“You mighta tooken us along.”

“Can I go next time anybody dies? ’Tain’t fair the baby gets all the fun.”

Inside the door, the manner that belonged to an occasion was unceremoniously doffed. Sympathy along this particular block of the East One-Hundreds never interfered with life’s practicalities. Dolores Trent received no invitations to sup with her neighbors—expected none, since any superfluous scraps could be served very well for breakfast.

Uneasy in the emptiness of the three rooms which for so long had represented home to her, she settled at the oak desk beside the window with intent of searching the close-printed want columns of an evening paper. But at first she could not see to read.

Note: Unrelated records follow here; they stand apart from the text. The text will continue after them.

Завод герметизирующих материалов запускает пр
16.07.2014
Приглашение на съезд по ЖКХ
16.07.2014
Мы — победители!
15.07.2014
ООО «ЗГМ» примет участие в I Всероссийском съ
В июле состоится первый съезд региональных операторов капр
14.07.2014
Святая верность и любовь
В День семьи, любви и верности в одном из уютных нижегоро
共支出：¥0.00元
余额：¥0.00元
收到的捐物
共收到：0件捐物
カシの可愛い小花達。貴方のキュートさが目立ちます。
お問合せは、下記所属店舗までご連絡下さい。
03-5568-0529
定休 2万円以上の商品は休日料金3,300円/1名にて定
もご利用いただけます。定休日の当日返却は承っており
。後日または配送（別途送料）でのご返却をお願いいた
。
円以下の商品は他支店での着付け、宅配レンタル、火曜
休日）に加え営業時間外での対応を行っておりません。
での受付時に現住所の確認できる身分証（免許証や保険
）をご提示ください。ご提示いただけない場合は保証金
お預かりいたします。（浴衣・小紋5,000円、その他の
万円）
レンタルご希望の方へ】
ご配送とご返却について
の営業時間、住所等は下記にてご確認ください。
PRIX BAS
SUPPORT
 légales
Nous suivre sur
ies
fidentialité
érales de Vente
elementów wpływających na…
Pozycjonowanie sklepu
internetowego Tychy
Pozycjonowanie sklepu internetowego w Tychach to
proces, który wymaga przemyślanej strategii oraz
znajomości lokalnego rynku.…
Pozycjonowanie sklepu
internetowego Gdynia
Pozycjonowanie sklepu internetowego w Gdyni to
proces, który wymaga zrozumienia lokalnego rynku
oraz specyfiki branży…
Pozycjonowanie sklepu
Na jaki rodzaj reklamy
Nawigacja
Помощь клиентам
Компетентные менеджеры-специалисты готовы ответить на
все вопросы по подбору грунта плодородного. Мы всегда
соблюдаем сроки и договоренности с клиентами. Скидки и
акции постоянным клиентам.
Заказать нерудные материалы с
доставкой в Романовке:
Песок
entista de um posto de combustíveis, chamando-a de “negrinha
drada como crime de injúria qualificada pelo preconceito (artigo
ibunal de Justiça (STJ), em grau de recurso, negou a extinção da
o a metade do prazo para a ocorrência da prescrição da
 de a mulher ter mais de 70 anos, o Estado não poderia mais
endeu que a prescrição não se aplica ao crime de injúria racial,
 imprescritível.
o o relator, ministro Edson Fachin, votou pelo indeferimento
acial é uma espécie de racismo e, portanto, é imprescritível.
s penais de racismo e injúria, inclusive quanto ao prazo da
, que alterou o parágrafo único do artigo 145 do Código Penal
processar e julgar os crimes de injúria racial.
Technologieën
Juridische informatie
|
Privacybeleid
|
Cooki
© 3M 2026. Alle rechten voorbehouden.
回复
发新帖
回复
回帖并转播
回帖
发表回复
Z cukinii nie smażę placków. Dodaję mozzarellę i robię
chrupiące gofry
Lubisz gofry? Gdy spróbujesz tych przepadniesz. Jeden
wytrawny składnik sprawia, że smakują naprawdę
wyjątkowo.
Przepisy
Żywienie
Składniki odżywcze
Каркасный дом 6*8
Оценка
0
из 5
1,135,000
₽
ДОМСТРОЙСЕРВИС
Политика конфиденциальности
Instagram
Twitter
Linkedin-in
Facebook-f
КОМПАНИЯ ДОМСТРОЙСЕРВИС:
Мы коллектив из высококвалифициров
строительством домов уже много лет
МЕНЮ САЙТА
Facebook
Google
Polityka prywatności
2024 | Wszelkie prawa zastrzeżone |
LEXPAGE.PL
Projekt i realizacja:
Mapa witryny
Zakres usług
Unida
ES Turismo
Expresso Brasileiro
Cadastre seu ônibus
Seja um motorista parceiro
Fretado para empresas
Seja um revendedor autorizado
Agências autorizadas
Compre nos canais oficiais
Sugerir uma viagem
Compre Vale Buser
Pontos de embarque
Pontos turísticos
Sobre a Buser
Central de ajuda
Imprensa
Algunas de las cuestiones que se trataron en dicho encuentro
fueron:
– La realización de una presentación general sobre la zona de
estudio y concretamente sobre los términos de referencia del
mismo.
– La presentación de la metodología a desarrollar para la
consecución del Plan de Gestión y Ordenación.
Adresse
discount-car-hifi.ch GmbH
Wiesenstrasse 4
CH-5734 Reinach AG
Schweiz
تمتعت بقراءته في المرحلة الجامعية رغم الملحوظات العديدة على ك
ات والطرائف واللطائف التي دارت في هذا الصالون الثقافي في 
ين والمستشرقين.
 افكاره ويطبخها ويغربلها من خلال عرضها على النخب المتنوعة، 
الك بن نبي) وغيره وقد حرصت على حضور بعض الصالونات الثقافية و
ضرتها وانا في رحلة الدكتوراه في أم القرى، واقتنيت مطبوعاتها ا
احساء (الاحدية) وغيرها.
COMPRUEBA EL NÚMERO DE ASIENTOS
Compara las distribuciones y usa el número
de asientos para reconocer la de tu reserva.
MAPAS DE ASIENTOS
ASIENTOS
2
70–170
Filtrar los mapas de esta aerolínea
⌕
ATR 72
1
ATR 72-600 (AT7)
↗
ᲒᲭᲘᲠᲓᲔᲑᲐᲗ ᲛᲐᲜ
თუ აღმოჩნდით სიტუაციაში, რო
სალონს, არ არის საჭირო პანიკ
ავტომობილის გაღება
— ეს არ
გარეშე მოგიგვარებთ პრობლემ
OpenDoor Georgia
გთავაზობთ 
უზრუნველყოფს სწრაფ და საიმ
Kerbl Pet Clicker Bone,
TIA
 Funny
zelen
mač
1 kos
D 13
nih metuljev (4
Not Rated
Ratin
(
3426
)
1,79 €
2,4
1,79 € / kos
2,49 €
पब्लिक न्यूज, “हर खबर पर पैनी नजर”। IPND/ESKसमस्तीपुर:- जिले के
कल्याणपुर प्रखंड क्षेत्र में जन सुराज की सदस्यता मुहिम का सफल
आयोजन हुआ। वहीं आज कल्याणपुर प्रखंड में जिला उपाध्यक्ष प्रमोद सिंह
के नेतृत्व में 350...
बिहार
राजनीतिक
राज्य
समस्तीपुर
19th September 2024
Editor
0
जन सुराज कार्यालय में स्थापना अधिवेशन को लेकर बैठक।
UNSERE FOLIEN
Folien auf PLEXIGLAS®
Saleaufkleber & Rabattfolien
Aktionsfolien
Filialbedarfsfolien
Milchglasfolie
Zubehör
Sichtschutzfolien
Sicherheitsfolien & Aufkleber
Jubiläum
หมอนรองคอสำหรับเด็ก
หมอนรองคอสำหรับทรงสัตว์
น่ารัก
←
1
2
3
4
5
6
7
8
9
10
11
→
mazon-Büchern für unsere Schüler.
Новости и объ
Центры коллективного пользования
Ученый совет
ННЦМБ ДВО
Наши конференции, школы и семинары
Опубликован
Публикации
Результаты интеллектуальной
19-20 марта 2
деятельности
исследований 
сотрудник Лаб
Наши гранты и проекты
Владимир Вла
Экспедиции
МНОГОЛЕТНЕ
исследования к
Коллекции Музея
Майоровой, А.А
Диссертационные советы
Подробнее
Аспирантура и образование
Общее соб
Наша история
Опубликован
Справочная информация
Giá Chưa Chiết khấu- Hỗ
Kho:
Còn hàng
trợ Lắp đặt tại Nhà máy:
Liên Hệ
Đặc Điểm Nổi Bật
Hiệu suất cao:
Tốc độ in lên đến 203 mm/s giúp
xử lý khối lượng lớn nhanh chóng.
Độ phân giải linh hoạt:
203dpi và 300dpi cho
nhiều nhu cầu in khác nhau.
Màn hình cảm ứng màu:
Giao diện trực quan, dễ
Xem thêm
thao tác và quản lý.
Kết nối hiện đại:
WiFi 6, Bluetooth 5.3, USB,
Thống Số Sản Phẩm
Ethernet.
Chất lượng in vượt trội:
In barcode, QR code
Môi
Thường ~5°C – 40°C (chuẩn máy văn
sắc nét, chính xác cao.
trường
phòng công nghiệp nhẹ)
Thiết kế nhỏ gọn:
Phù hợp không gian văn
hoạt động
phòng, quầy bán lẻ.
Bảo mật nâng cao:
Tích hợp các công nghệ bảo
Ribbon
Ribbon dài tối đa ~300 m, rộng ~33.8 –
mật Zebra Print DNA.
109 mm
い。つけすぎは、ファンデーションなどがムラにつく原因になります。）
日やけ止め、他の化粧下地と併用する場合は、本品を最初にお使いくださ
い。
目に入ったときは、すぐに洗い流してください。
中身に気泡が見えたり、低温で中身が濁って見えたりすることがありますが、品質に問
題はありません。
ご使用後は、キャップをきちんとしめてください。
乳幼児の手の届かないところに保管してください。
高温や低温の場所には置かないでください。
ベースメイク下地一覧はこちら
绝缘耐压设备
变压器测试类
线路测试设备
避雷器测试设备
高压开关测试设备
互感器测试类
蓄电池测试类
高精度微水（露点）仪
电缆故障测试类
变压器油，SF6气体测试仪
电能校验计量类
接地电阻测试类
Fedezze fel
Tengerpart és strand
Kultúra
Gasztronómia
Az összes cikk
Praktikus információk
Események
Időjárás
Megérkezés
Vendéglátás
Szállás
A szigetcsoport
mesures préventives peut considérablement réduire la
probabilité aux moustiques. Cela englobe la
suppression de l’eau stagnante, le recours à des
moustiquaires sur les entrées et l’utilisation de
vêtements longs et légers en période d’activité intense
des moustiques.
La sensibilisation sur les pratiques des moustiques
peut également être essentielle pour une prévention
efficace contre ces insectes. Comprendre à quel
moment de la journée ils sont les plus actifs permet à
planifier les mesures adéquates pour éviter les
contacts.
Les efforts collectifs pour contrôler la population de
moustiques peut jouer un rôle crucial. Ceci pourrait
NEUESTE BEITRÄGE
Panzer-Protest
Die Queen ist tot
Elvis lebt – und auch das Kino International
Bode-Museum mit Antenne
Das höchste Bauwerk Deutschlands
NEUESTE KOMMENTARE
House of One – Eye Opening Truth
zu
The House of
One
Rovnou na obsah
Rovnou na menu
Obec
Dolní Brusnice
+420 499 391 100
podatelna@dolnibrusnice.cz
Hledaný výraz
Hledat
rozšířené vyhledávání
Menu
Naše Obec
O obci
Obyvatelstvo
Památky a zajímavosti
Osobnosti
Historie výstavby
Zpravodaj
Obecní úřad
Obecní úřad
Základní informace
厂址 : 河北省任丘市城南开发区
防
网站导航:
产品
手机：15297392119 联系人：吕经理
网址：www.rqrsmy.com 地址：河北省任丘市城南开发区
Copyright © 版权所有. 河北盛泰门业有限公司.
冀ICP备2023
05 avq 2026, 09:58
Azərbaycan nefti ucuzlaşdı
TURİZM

In this chair her father had struggled over the translations from which their livelihood had been eked in those better moments when the drug to which he was addicted would permit him to work. That, of course, was before he had lost the position through inaccuracies which made the firm intolerant of trying her as substitute. In the corner to the right squatted the couch upon which he had wasted into that pallid, unresponsive thing so lately consigned to the ground, despite her terrified efforts to stay his departure and to recall him, once he had gone. How strange, how confusing to be alone, like a flower cut from its bush and thrown to the wind! It seemed as though she, too, must wither and die.

Over him toward the last had come a change which already was dear to her memory. Always gentle with her, intermittently zealous in an ambition to train her mind for some worth-while future, he had become obsessed by an anxiety over her which dulled him to the crave for poppy paste, hitherto his controlling love and hate. It was something to remember that, improvident though he had been in life, paupered though he was leaving her, his distress over her fate in these last days had conquered his desire for the drug. In the dusk, his last words seemed again to rasp in her ears.

“You have beauty and innocence, my girl. Please God a good young love may protect you on your way!”

Although her eyes burned, no tears relieved them. Although her heart near burst with longing to assure him how, above other children, she had been grateful for his affection, no whisper passed her lips. She could not reach him now. Merely pitiful was her regret over the diffidence which had kept her from telling him that, from her earliest understanding, she had recognized his right to resent her; had appreciated, on that very account, his tolerance.

But she must not regret. That would weaken her when most she needed strength. Had she not done the best she could? In her life-long defense of his habit, in the protectorate over him which had been her chief concern from childhood to this early maturity, had she not shown him that she worshiped him for forgiving the crime she had committed in being born—in making that brutal exaction of a life for a life?

The poppy paste she never had criticized, realizing that it had entered his life at the beginning of her own, when the young mother who had died to give her birth lay stark, for the first time unresponsive to his adoration. On that first night of her existence, as often he had told her, he had chosen her name as a sort of epitaph. Grief.... Grief.... That was what she had meant to him.